DATA RECORDS -

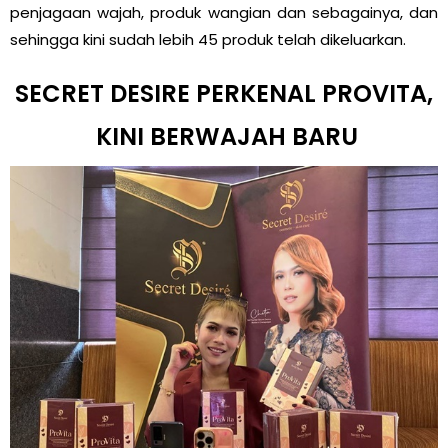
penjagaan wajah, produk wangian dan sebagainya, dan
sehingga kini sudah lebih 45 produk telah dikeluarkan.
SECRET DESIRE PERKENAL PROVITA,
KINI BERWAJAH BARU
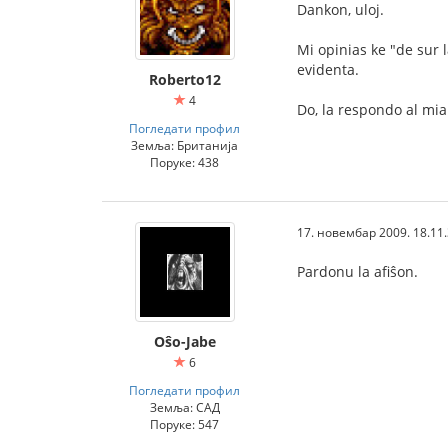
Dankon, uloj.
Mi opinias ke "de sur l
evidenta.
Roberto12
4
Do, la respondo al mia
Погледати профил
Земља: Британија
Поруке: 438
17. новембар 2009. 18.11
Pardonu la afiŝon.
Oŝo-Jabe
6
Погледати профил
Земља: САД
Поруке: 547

ASSIGNED TASK -
The finished answer is an exact repetition of the listing, with every picture removed.

REPLY TO THE TASK -
penjagaan wajah, produk wangian dan sebagainya, dan
sehingga kini sudah lebih 45 produk telah dikeluarkan.
SECRET DESIRE PERKENAL PROVITA,
KINI BERWAJAH BARU
Dankon, uloj.
Mi opinias ke "de sur l
evidenta.
Roberto12
4
Do, la respondo al mia
Погледати профил
Земља: Британија
Поруке: 438
17. новембар 2009. 18.11
Pardonu la afiŝon.
Oŝo-Jabe
6
Погледати профил
Земља: САД
Поруке: 547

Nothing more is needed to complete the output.